ENTRIES PROVIDED START

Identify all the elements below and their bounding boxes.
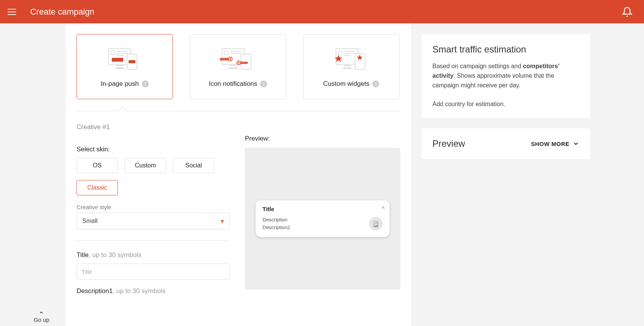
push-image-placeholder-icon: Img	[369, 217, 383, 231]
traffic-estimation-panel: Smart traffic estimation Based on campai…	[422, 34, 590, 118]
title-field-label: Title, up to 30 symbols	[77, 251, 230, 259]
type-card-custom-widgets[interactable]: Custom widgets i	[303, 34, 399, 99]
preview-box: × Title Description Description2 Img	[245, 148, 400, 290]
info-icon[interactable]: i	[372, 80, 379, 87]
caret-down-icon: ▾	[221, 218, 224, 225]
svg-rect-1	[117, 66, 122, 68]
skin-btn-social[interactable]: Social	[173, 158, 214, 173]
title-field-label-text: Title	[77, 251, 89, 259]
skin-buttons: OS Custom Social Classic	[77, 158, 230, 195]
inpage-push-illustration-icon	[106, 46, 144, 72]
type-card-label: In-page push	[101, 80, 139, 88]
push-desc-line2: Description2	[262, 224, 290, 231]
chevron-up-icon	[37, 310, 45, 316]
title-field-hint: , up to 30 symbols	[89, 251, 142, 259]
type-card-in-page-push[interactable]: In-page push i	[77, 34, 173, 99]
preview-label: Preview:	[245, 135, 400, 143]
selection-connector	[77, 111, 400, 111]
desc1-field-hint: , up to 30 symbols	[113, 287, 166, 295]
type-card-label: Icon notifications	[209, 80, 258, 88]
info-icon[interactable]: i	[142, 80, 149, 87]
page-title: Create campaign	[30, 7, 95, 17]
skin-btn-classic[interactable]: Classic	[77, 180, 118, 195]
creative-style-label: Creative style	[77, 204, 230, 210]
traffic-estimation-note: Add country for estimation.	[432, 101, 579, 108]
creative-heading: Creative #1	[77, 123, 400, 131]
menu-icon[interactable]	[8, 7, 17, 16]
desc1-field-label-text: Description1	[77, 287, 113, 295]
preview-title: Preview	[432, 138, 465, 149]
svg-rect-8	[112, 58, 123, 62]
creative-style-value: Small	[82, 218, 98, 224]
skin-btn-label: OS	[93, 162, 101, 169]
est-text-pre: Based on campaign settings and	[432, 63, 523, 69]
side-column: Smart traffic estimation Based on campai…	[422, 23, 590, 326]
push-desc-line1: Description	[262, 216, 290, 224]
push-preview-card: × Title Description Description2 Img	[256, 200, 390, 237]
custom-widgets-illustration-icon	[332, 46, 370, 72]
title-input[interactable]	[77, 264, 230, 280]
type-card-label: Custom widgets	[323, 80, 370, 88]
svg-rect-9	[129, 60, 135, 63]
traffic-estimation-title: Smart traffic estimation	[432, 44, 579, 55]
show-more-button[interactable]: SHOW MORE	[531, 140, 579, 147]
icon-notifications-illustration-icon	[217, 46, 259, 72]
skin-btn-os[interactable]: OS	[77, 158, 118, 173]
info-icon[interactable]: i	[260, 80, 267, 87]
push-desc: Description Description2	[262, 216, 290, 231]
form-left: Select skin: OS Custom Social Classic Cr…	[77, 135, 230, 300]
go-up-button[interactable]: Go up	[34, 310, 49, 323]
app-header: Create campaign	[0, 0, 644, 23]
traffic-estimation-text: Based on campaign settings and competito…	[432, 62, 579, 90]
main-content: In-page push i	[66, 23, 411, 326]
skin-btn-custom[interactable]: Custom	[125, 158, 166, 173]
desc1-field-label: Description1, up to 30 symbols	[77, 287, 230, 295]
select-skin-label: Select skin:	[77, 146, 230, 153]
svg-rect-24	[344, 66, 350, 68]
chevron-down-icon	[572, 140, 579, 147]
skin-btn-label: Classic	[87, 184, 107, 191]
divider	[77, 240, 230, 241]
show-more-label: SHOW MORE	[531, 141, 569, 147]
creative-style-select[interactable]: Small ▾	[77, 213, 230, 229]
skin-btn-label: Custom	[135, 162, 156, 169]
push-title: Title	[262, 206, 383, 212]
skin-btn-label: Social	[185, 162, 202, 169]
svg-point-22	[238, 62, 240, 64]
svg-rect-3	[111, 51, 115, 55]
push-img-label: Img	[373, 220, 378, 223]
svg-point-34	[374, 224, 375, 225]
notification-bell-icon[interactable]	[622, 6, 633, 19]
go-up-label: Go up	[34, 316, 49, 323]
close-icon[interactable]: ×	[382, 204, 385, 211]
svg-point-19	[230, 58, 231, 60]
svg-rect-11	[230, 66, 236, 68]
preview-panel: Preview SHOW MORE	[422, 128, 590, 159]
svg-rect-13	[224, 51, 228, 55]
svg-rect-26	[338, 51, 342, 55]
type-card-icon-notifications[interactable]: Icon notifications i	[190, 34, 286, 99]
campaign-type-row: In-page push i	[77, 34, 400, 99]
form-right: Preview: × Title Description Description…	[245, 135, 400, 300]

ENTRIES PROVIDED END

● EXERCISE: Scan the records for the string "skin" and report each line where it occurs.

● REPLY TO THE EXERCISE:
skin-btn-social[interactable]: Social	[173, 158, 214, 173]
skin-buttons: OS Custom Social Classic	[77, 158, 230, 195]
skin-btn-classic[interactable]: Classic	[77, 180, 118, 195]
skin-btn-label: OS	[93, 162, 101, 169]
skin-btn-os[interactable]: OS	[77, 158, 118, 173]
form-left: Select skin: OS Custom Social Classic Cr…	[77, 135, 230, 300]
skin-btn-custom[interactable]: Custom	[125, 158, 166, 173]
select-skin-label: Select skin:	[77, 146, 230, 153]
skin-btn-label: Classic	[87, 184, 107, 191]
skin-btn-label: Custom	[135, 162, 156, 169]
skin-btn-label: Social	[185, 162, 202, 169]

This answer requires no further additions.